Wildlife biologists build a better cougar trap

WHITE CITY, Ore. — State wildlife biologists have built new welded iron traps to help them catch and kill cougars that have attacked pets or livestock.

Lured by bait, the cougar will walk into the trap door, then go to the back of the screened-in cage. There, it will step on a panel that triggers the door to close behind it. Oregon Department of Fish and Wildlife policy is not to release captured cougars, but to kill them humanely. Typically, that means drugging an animal and shooting it.

State biologists used to turn to either agents with trained hounds or federal Wildlife Services agents to track, capture and kill cougars preying on livestock. With this trap, which is being deployed this week, agency biologists say they will be able to quickly respond to a complaint and reduce the likelihood of trapping pets, people and other animals.
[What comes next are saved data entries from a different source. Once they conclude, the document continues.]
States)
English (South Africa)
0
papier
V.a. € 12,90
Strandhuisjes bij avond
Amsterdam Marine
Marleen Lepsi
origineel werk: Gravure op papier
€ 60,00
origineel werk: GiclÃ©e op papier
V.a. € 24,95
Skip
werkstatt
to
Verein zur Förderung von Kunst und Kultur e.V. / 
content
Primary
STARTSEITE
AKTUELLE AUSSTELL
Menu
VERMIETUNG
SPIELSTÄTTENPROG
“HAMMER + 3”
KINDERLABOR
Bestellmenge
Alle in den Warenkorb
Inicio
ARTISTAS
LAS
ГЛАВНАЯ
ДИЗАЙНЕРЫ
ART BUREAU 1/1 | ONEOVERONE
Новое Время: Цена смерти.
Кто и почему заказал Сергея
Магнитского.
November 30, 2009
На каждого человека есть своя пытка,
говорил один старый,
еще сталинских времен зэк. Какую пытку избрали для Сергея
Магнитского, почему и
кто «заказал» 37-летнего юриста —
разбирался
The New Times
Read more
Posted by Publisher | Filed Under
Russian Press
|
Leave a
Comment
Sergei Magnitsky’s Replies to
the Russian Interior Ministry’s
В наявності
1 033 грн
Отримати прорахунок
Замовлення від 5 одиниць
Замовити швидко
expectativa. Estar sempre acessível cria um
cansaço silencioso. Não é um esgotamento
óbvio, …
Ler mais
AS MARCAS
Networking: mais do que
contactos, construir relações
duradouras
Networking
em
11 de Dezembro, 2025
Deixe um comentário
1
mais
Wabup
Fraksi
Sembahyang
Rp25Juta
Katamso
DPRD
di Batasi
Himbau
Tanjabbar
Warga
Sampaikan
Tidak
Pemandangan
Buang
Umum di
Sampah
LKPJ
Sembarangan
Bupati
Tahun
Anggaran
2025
The trap measures 10 feet long, 4 feet tall and 40 inches wide, with thick metal screens on each side. Livestock are too big to enter, and smaller animals are too light to trigger the spring-loaded panel.

“There’s no fear of catching someone’s dog or livestock,” said Mark Vargas, an ODFW wildlife biologist. “And it’s a live trap so you can release what you don’t want.”

Vargas said he expected to use the trap primarily at ranches with livestock deaths. In those cases, his planned bait will be the carcass of the animal that the cougar killed and left behind, he said. Often in damage cases, a cougar will return to feed on the animal it killed.

He said the trap will not be set every time a landowner complains of cougars.

“I can’t build enough cougar traps to satisfy everybody,” he said.